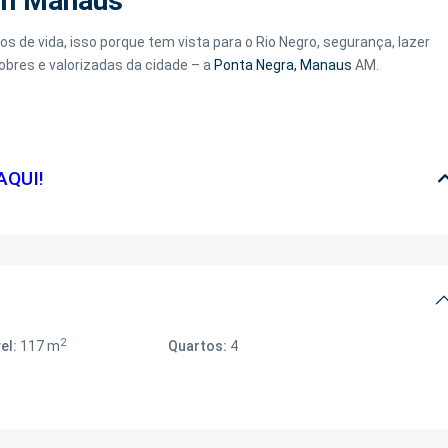
em Manaus
s de vida, isso porque tem vista para o Rio Negro, segurança, lazer
obres e valorizadas da cidade – a
Ponta Negra,
Manaus
AM.
AQUI!
2
el:
117 m
Quartos:
4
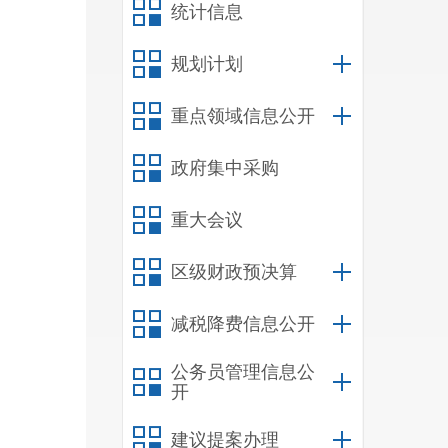
统计信息
规划计划
重点领域信息公开
政府集中采购
重大会议
区级财政预决算
减税降费信息公开
公务员管理信息公
开
建议提案办理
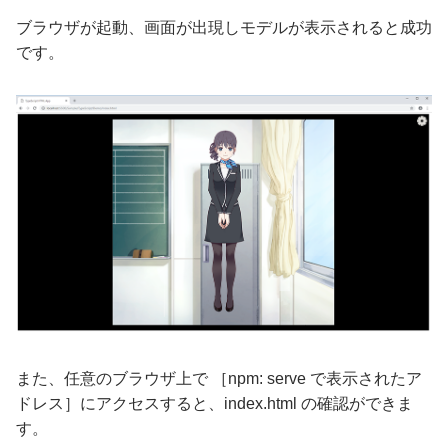
ブラウザが起動、画面が出現しモデルが表示されると成功
です。
また、任意のブラウザ上で ［npm: serve で表示されたア
ドレス］にアクセスすると、index.html の確認ができま
す。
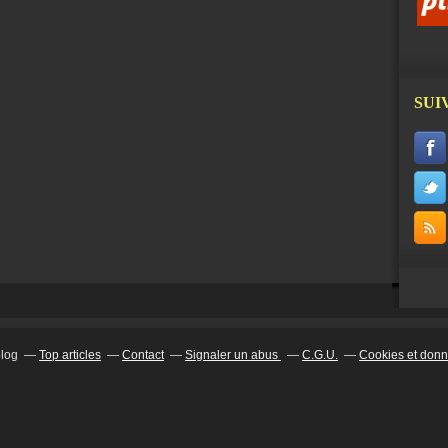
SUI
blog
Top articles
Contact
Signaler un abus
C.G.U.
Cookies et donn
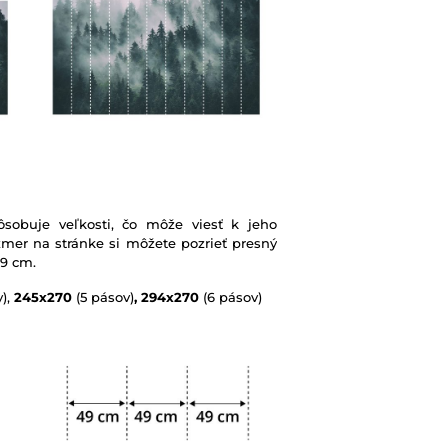
sobuje veľkosti, čo môže viesť k jeho
mer na stránke si môžete pozrieť presný
49 cm.
),
245x270
(5 pásov)
, 294x270
(6 pásov)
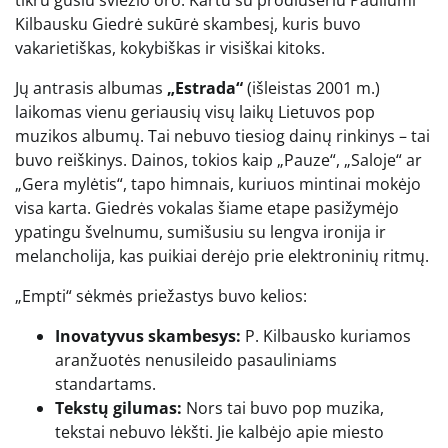
Kilbausku Giedrė sukūrė skambesį, kuris buvo
vakarietiškas, kokybiškas ir visiškai kitoks.
Jų antrasis albumas
„Estrada“
(išleistas 2001 m.)
laikomas vienu geriausių visų laikų Lietuvos pop
muzikos albumų. Tai nebuvo tiesiog dainų rinkinys – tai
buvo reiškinys. Dainos, tokios kaip „Pauze“, „Saloje“ ar
„Gera mylėtis“, tapo himnais, kuriuos mintinai mokėjo
visa karta. Giedrės vokalas šiame etape pasižymėjo
ypatingu švelnumu, sumišusiu su lengva ironija ir
melancholija, kas puikiai derėjo prie elektroninių ritmų.
„Empti“ sėkmės priežastys buvo kelios:
Inovatyvus skambesys:
P. Kilbausko kuriamos
aranžuotės nenusileido pasauliniams
standartams.
Tekstų gilumas:
Nors tai buvo pop muzika,
tekstai nebuvo lėkšti. Jie kalbėjo apie miesto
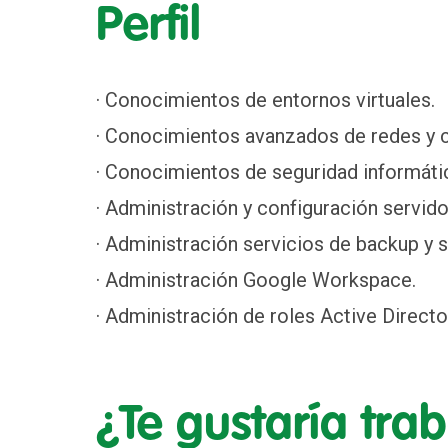
Perfil
· Conocimientos de entornos virtuales.
· Conocimientos avanzados de redes y 
· Conocimientos de seguridad informátic
· Administración y configuración servid
· Administración servicios de backup y
· Administración Google Workspace.
· Administración de roles Active Direct
¿Te gustaría tra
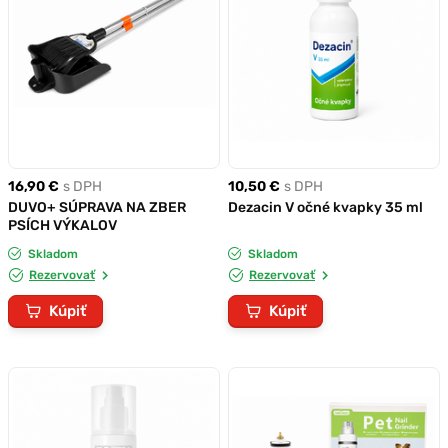
16,90 €
s DPH
10,50 €
s DPH
DUVO+ SÚPRAVA NA ZBER
Dezacin V očné kvapky 35 ml
PSÍCH VÝKALOV
Skladom
Skladom
Rezervovať
Rezervovať
Kúpiť
Kúpiť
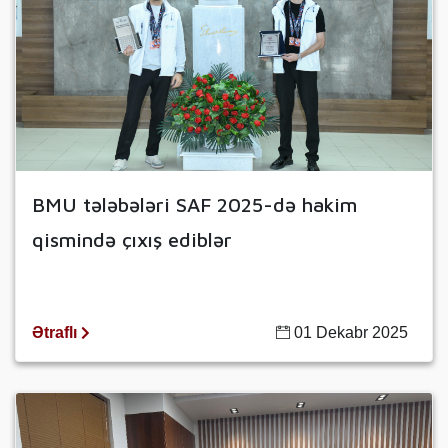
BMU tələbələri SAF 2025-də hakim
qismində çıxış ediblər
Ətraflı
01 Dekabr 2025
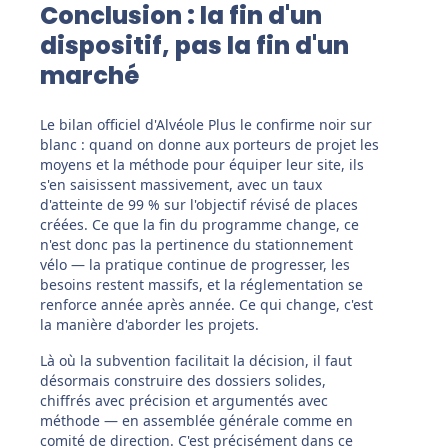
Conclusion : la fin d'un
dispositif, pas la fin d'un
marché
Le bilan officiel d'Alvéole Plus le confirme noir sur
blanc : quand on donne aux porteurs de projet les
moyens et la méthode pour équiper leur site, ils
s'en saisissent massivement, avec un taux
d'atteinte de 99 % sur l'objectif révisé de places
créées. Ce que la fin du programme change, ce
n'est donc pas la pertinence du stationnement
vélo — la pratique continue de progresser, les
besoins restent massifs, et la réglementation se
renforce année après année. Ce qui change, c'est
la manière d'aborder les projets.
Là où la subvention facilitait la décision, il faut
désormais construire des dossiers solides,
chiffrés avec précision et argumentés avec
méthode — en assemblée générale comme en
comité de direction. C'est précisément dans ce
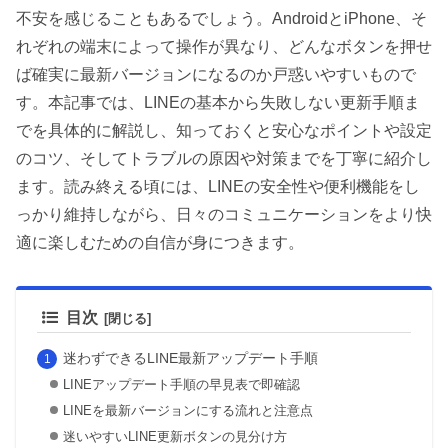
不安を感じることもあるでしょう。AndroidとiPhone、そ
れぞれの端末によって操作が異なり、どんなボタンを押せ
ば確実に最新バージョンになるのか戸惑いやすいもので
す。本記事では、LINEの基本から失敗しない更新手順ま
でを具体的に解説し、知っておくと安心なポイントや設定
のコツ、そしてトラブルの原因や対策までを丁寧に紹介し
ます。読み終える頃には、LINEの安全性や便利機能をし
っかり維持しながら、日々のコミュニケーションをより快
適に楽しむための自信が身につきます。
目次
迷わずできるLINE最新アップデート手順
LINEアップデート手順の早見表で即確認
LINEを最新バージョンにする流れと注意点
迷いやすいLINE更新ボタンの見分け方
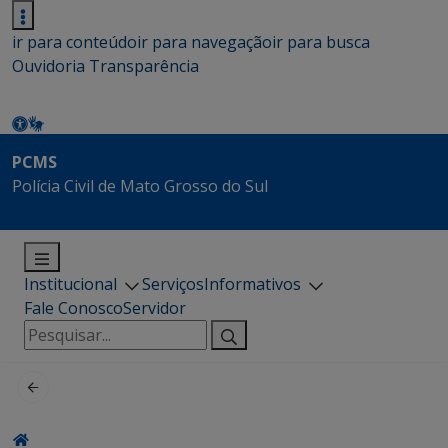
ir para conteúdo
ir para navegação
ir para busca
Ouvidoria
Transparência
PCMS
Polícia Civil de Mato Grosso do Sul
Institucional
Serviços
Informativos
Fale Conosco
Servidor
Pesquisar
por:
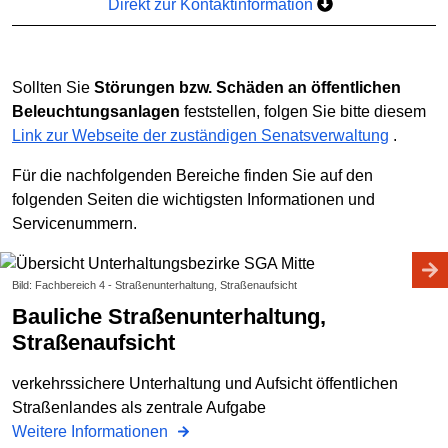
Direkt zur Kontaktinformation
Sollten Sie
Störungen bzw. Schäden an öffentlichen
Beleuchtungsanlagen
feststellen, folgen Sie bitte diesem
Link zur Webseite der zuständigen Senatsverwaltung
.
Für die nachfolgenden Bereiche finden Sie auf den
folgenden Seiten die wichtigsten Informationen und
Servicenummern.
Bild: Fachbereich 4 - Straßenunterhaltung, Straßenaufsicht
Bauliche Straßenunterhaltung,
Straßenaufsicht
verkehrssichere Unterhaltung und Aufsicht öffentlichen
Straßenlandes als zentrale Aufgabe
Weitere Informationen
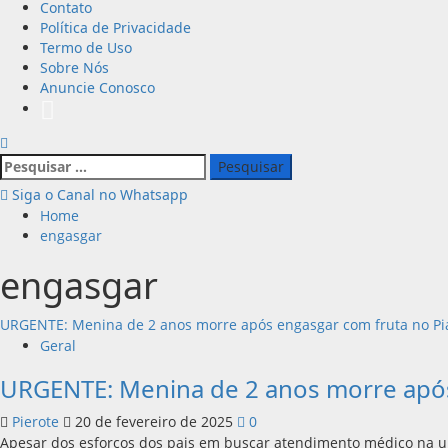
Contato
Política de Privacidade
Termo de Uso
Sobre Nós
Anuncie Conosco
Pesquisar
por:
Siga o Canal no Whatsapp
Home
engasgar
engasgar
URGENTE: Menina de 2 anos morre após engasgar com fruta no Pi
Geral
URGENTE: Menina de 2 anos morre após
Pierote
20 de fevereiro de 2025
0
Apesar dos esforços dos pais em buscar atendimento médico na un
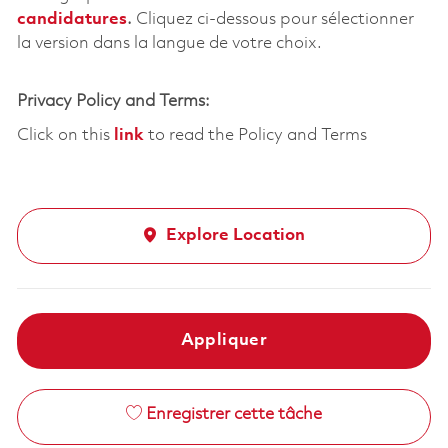
candidatures
.
Cliquez
ci-dessous
pour sélectionner
la version dans la langue de votre choix.
Privacy Policy and Terms:
Click on this
link
to read the Policy and Terms
Explore Location
Appliquer
Enregistrer cette tâche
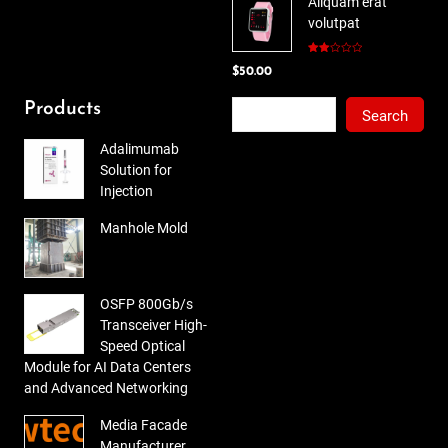
Aliquam erat
was:
is:
volutpat
$78.00.
$65.00.
Rated
$
50.00
2.00
out
of 5
Search
Products
Search
Adalimumab
Solution for
Injection
Manhole Mold
OSFP 800Gb/s
Transceiver High-
Speed Optical
Module for AI Data Centers
and Advanced Networking
Media Facade
Manufacturer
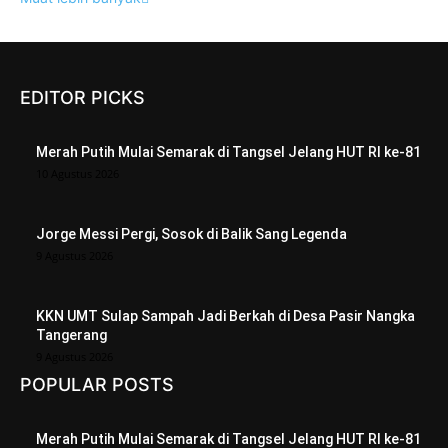
EDITOR PICKS
Merah Putih Mulai Semarak di Tangsel Jelang HUT RI ke-81
10 Agustus 2026
Jorge Messi Pergi, Sosok di Balik Sang Legenda
9 Agustus 2026
KKN UMT Sulap Sampah Jadi Berkah di Desa Pasir Nangka
Tangerang
9 Agustus 2026
POPULAR POSTS
Merah Putih Mulai Semarak di Tangsel Jelang HUT RI ke-81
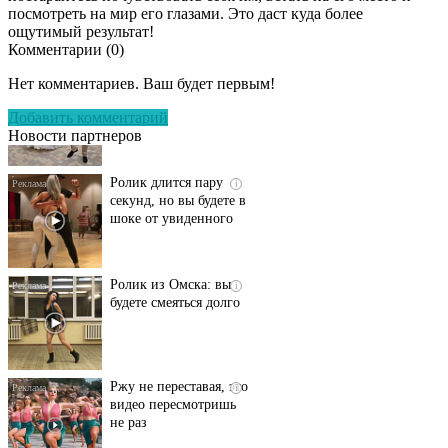
посмотреть на мир его глазами. Это даст куда более
ощутимый результат!
Комментарии (
0
)
Этот танец невесты
i
оставит вас без слов!
Нет комментариев. Ваш будет первым!
Пересмотрела 10 раз
Добавить комментарий
Новости партнеров
Ролик длится пару
i
секунд, но вы будете в
шоке от увиденного
Ролик из Омска: вы
i
будете смеяться долго
Ржу не переставая, это
i
видео пересмотришь
не раз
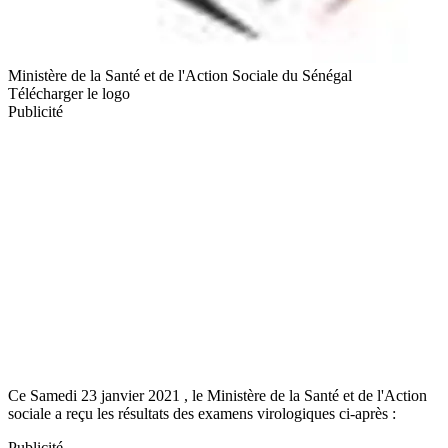
Ministère de la Santé et de l'Action Sociale du Sénégal
Télécharger le logo
Publicité
Ce Samedi 23 janvier 2021 , le Ministère de la Santé et de l'Action
sociale a reçu les résultats des examens virologiques ci-après :
Publicité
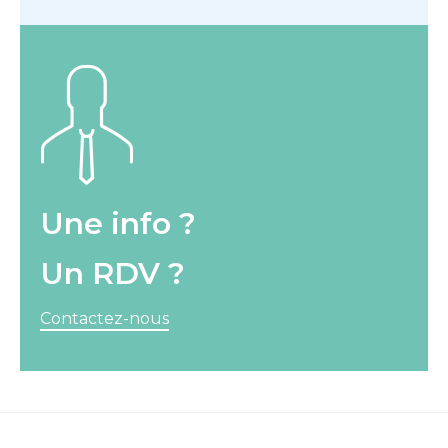
Une info ?
Un RDV ?
Contactez-nous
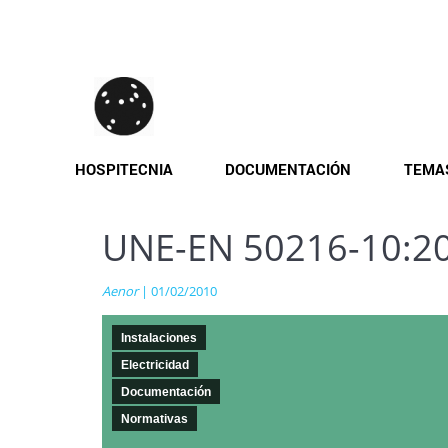
Pasar
al
contenido
principal
HOSPITECNIA
DOCUMENTACIÓN
TEMA
UNE-EN 50216-10:2
Aenor
| 01/02/2010
Instalaciones
Electricidad
Documentación
Normativas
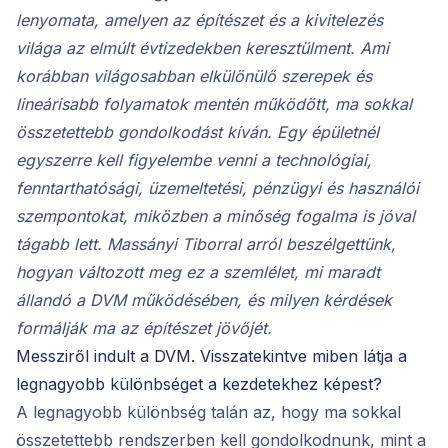
lenyomata, amelyen az építészet és a kivitelezés
világa az elmúlt évtizedekben keresztülment. Ami
korábban világosabban elkülönülő szerepek és
lineárisabb folyamatok mentén működött, ma sokkal
összetettebb gondolkodást kíván. Egy épületnél
egyszerre kell figyelembe venni a technológiai,
fenntarthatósági, üzemeltetési, pénzügyi és használói
szempontokat, miközben a minőség fogalma is jóval
tágabb lett. Massányi Tiborral arról beszélgettünk,
hogyan változott meg ez a szemlélet, mi maradt
állandó a DVM működésében, és milyen kérdések
formálják ma az építészet jövőjét.
Messziről indult a DVM. Visszatekintve miben látja a
legnagyobb különbséget a kezdetekhez képest?
A legnagyobb különbség talán az, hogy ma sokkal
összetettebb rendszerben kell gondolkodnunk, mint a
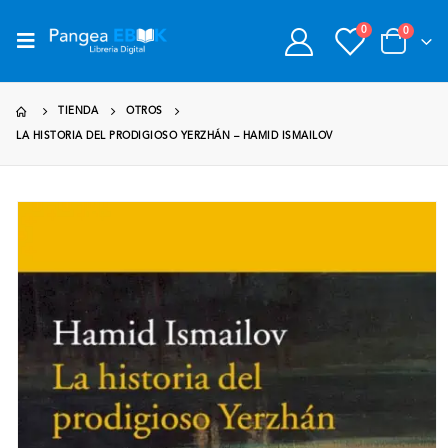
0
0
TIENDA
OTROS
LA HISTORIA DEL PRODIGIOSO YERZHÁN – HAMID ISMAILOV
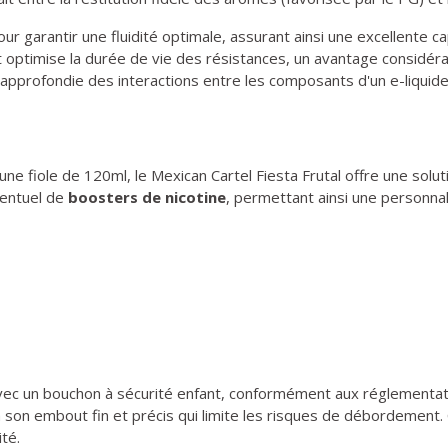
ur garantir une fluidité optimale, assurant ainsi une excellente ca
t optimise la durée de vie des résistances, un avantage considéra
pprofondie des interactions entre les composants d'un e-liquide
 fiole de 120ml, le Mexican Cartel Fiesta Frutal offre une solu
éventuel de
boosters de nicotine
, permettant ainsi une personnal
ec un bouchon à sécurité enfant, conformément aux réglementatio
 son embout fin et précis qui limite les risques de débordement. 
ité.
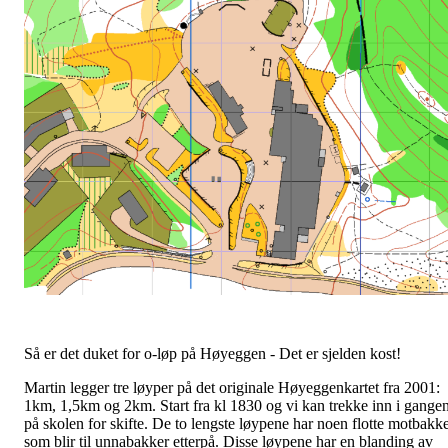
Så er det duket for o-løp på Høyeggen - Det er sjelden kost!
Martin legger tre løyper på det originale Høyeggenkartet fra 2001:
1km, 1,5km og 2km. Start fra kl 1830 og vi kan trekke inn i gange
på skolen for skifte. De to lengste løypene har noen flotte motbakk
som blir til unnabakker etterpå. Disse løypene har en blanding av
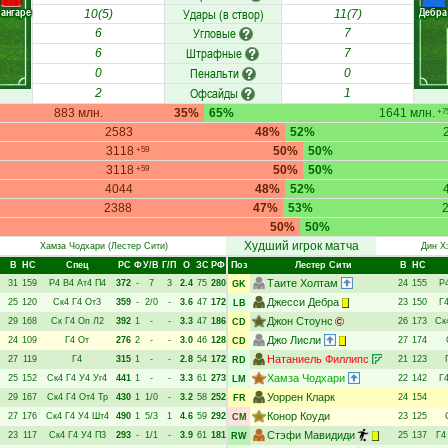
ангаре
Дебра
Удары (в створ)
10(5)
11(7)
Угловые
6
7
Штрафные
6
7
Пенальти
0
0
Офсайды
2
1
883 млн.
35%
65%
1641 млн.
+7
2583
48%
52%
3118
50%
50%
+59
3118
50%
50%
+59
4044
48%
52%
2388
47%
53%
50%
50%
Худший игрок матча
Хамза Чодхари
(Лестер Сити)
Дин Х
В
НC
Спец
РC
Ф
У/В
Г/П
О
ЗС
РФ
Поз
Лестер Сити
В
НC
Таите Холтам
31
159
Р4
В4
Ат4
П4
372
-
7
3
2.4
75
280
24
155
Р
GK
Джесси Дебра
25
120
Ск4
Г4
От3
359
-
2/0
-
3.6
47
172
23
150
Г
LB
Джон Стоунс
29
168
Ск
Г4
Оп
Л2
392
1
-
-
3.3
47
186
26
173
Ск
CD
Джо Лисли
24
109
Г4
От
276
2
-
-
3.0
46
128
27
174
CD
Натаниель Филлипс
27
119
Г4
315
1
-
-
2.8
54
172
21
123
RD
Хамза Чодхари
25
152
Ск4
Г4
У4
Уг4
441
1
-
-
3.3
61
273
22
142
Г
LM
Уоррен Кларк
29
167
Ск4
Г4
От4
Тр
430
1
1/0
-
3.2
58
252
24
154
FR
Конор Коуди
27
176
Ск4
Г4
У4
Шт4
490
1
5/3
1
4.6
59
292
23
125
CM
Стэфи Мавидиди
23
117
Ск4
Г4
У4
П3
293
-
1/1
-
3.9
61
181
25
137
Г4
RW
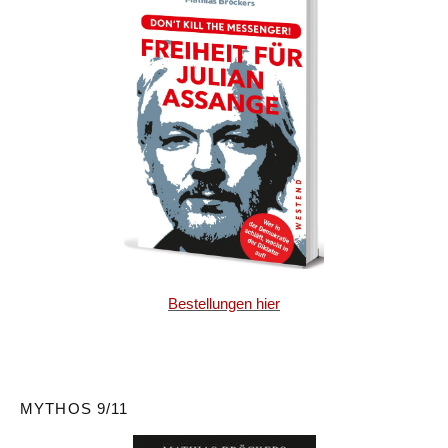
Bestellungen hier
MYTHOS 9/11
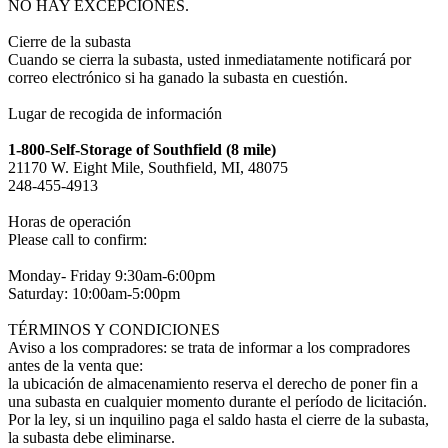
NO HAY EXCEPCIONES.
Cierre de la subasta
Cuando se cierra la subasta, usted inmediatamente notificará por
correo electrónico si ha ganado la subasta en cuestión.
Lugar de recogida de información
1-800-Self-Storage of Southfield (8 mile)
21170 W. Eight Mile, Southfield, MI, 48075
248-455-4913
Horas de operación
Please call to confirm:
Monday- Friday 9:30am-6:00pm
Saturday: 10:00am-5:00pm
TÉRMINOS Y CONDICIONES
Aviso a los compradores: se trata de informar a los compradores
antes de la venta que:
la ubicación de almacenamiento reserva el derecho de poner fin a
una subasta en cualquier momento durante el período de licitación.
Por la ley, si un inquilino paga el saldo hasta el cierre de la subasta,
la subasta debe eliminarse.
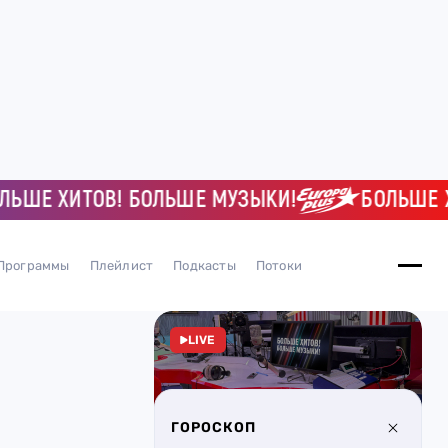
ШЕ ХИТОВ! БОЛЬШЕ МУЗЫКИ!
БОЛЬШЕ ХИТ
Программы
Плейлист
Подкасты
Потоки
LIVE
ГОРОСКОП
+-------+
### Task directions
Each line in the listing above that includes "URGENTE" is to be copied.

### Answer area
URGENTE: Menina de 2 anos morre após engasgar com fruta no Pi
URGENTE: Menina de 2 anos morre após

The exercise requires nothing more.